WORK TO COMPLETE: The listing below must be duplicated in full, with nothing altered.

※

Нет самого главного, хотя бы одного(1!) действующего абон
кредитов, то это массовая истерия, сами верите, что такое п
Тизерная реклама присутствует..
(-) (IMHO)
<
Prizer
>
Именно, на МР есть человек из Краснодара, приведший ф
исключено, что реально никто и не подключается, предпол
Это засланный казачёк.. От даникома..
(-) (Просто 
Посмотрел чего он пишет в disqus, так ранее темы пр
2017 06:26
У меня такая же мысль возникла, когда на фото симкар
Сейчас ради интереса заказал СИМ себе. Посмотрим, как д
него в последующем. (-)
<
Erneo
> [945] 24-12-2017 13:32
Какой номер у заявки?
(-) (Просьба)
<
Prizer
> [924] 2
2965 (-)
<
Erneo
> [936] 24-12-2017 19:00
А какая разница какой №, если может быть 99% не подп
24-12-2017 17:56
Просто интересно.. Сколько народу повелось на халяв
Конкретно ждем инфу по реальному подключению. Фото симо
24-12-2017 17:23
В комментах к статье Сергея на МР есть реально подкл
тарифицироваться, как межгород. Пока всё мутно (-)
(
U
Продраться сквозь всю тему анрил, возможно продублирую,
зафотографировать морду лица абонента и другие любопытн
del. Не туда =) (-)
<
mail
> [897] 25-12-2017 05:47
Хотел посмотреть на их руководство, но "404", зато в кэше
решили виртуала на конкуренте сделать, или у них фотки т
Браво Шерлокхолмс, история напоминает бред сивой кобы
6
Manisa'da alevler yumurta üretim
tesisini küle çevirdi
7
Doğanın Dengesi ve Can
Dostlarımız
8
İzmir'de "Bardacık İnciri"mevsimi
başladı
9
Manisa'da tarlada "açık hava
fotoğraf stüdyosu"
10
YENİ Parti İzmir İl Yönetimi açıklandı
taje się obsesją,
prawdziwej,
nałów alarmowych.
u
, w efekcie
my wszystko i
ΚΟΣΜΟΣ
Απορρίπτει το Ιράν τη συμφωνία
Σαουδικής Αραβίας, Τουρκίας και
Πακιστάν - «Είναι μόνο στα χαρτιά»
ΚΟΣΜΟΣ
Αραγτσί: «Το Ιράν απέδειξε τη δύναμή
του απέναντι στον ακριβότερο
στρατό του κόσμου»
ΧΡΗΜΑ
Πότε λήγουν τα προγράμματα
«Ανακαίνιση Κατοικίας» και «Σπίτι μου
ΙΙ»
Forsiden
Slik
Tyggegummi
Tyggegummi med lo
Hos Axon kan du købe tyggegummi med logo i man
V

※

ANSWER TO THE EXERCISE:
Нет самого главного, хотя бы одного(1!) действующего абон
кредитов, то это массовая истерия, сами верите, что такое п
Тизерная реклама присутствует..
(-) (IMHO)
<
Prizer
>
Именно, на МР есть человек из Краснодара, приведший ф
исключено, что реально никто и не подключается, предпол
Это засланный казачёк.. От даникома..
(-) (Просто 
Посмотрел чего он пишет в disqus, так ранее темы пр
2017 06:26
У меня такая же мысль возникла, когда на фото симкар
Сейчас ради интереса заказал СИМ себе. Посмотрим, как д
него в последующем. (-)
<
Erneo
> [945] 24-12-2017 13:32
Какой номер у заявки?
(-) (Просьба)
<
Prizer
> [924] 2
2965 (-)
<
Erneo
> [936] 24-12-2017 19:00
А какая разница какой №, если может быть 99% не подп
24-12-2017 17:56
Просто интересно.. Сколько народу повелось на халяв
Конкретно ждем инфу по реальному подключению. Фото симо
24-12-2017 17:23
В комментах к статье Сергея на МР есть реально подкл
тарифицироваться, как межгород. Пока всё мутно (-)
(
U
Продраться сквозь всю тему анрил, возможно продублирую,
зафотографировать морду лица абонента и другие любопытн
del. Не туда =) (-)
<
mail
> [897] 25-12-2017 05:47
Хотел посмотреть на их руководство, но "404", зато в кэше
решили виртуала на конкуренте сделать, или у них фотки т
Браво Шерлокхолмс, история напоминает бред сивой кобы
6
Manisa'da alevler yumurta üretim
tesisini küle çevirdi
7
Doğanın Dengesi ve Can
Dostlarımız
8
İzmir'de "Bardacık İnciri"mevsimi
başladı
9
Manisa'da tarlada "açık hava
fotoğraf stüdyosu"
10
YENİ Parti İzmir İl Yönetimi açıklandı
taje się obsesją,
prawdziwej,
nałów alarmowych.
u
, w efekcie
my wszystko i
ΚΟΣΜΟΣ
Απορρίπτει το Ιράν τη συμφωνία
Σαουδικής Αραβίας, Τουρκίας και
Πακιστάν - «Είναι μόνο στα χαρτιά»
ΚΟΣΜΟΣ
Αραγτσί: «Το Ιράν απέδειξε τη δύναμή
του απέναντι στον ακριβότερο
στρατό του κόσμου»
ΧΡΗΜΑ
Πότε λήγουν τα προγράμματα
«Ανακαίνιση Κατοικίας» και «Σπίτι μου
ΙΙ»
Forsiden
Slik
Tyggegummi
Tyggegummi med lo
Hos Axon kan du købe tyggegummi med logo i man
V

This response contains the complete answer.